ACTIVITY: All the data that follows should be repeated exactly, without a single picture.

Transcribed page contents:
──────
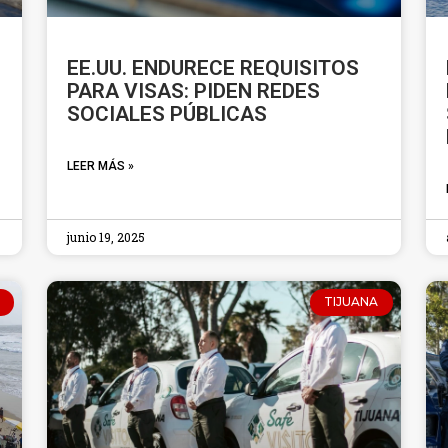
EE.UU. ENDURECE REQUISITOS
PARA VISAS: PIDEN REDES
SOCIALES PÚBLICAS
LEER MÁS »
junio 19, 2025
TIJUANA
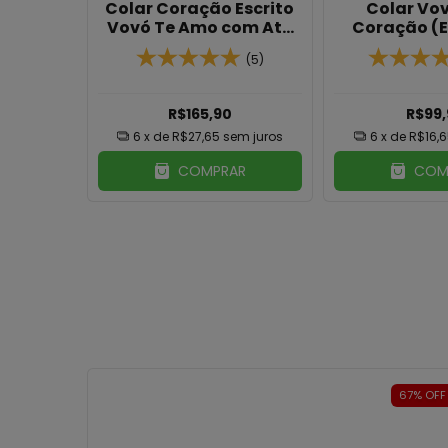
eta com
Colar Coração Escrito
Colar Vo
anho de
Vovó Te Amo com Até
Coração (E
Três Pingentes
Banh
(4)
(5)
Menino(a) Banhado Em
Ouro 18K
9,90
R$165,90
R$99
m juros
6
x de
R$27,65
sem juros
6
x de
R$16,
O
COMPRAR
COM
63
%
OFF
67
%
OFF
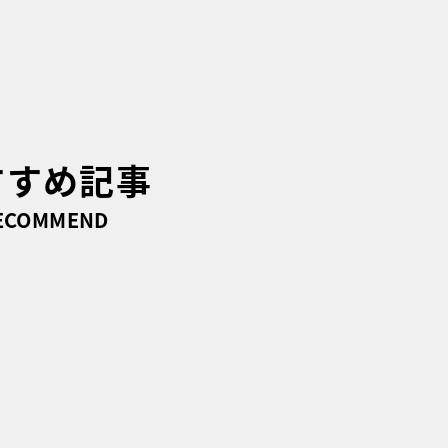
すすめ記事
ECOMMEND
──────
EXERCISE SOLUTION:
EE.UU. ENDURECE REQUISITOS
PARA VISAS: PIDEN REDES
SOCIALES PÚBLICAS
LEER MÁS »
junio 19, 2025
TIJUANA
eta com
Colar Coração Escrito
Colar Vo
anho de
Vovó Te Amo com Até
Coração (E
Três Pingentes
Banh
(4)
(5)
Menino(a) Banhado Em
Ouro 18K
9,90
R$165,90
R$99
m juros
6
x de
R$27,65
sem juros
6
x de
R$16,
O
COMPRAR
COM
63
%
OFF
67
%
OFF
すすめ記事
ECOMMEND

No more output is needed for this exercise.